Monday February 8th, 2010

Shiny Happy People

hawkinsIn college, a good friend of mine used to bemoan news of his favorite rock stars being in happy relationships, because he figured that meant the ensuing records would be no good. The idea that artists in any medium create sharper work when they’re unhappy—and that unhappiness is a more fertile subject than happiness—is a potent, long-standing one, and there’s plenty of evidence to support it. As Amy Bloom puts it in a recent essay in the New York Times: “Smart people often talk trash about happiness, and worse than trash about books on happiness, and they have been doing so for centuries.”

Terry Teachout recently shared this excerpt from The Watch That Ends the Night by Hugh MacLennan:

Happiness is one of the hardest things to write about, and the difficulty of doing so makes me long to be a musician or a painter, for painters and musicians are at ease with the supreme emotion, which is not grief but joy abounding. To be able to make a joyful noise unto the Lord or a praise of colors and forms would seem to me to equate any man with gods or little children. Happiness annihilates time. We measure history by its catastrophes, we recall the weather by its storms, but the periods of peace and joy—who can describe them?

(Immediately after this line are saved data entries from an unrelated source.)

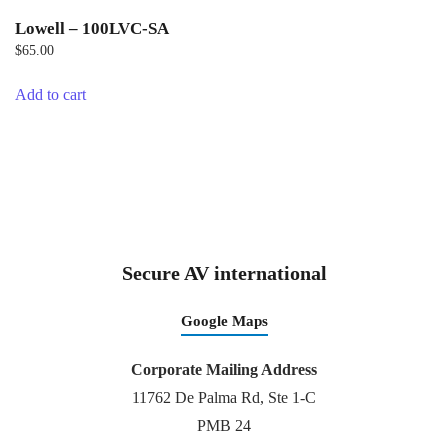
Lowell – 100LVC-SA
$
65.00
Add to cart
Secure AV international
Google Maps
Corporate Mailing Address
11762 De Palma Rd, Ste 1-C
PMB 24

It does seem that painting and classical music are two of the only art forms that can safely approach the subjects of contentment and joy. Which is to say that abstraction can approach it. Much rarer is the book or film that does the same—Mike Leigh’s brilliant Happy-Go-Lucky comes to mind. But what about books? Ingrid Norton says that J. L. Carr’s A Month in the Country accomplishes the feat:

Carr tells a tale of happiness which burnishes such a strong and subtle impression in the mind of the reader that it seems you yourself have passed through the season of contentment Carr describes.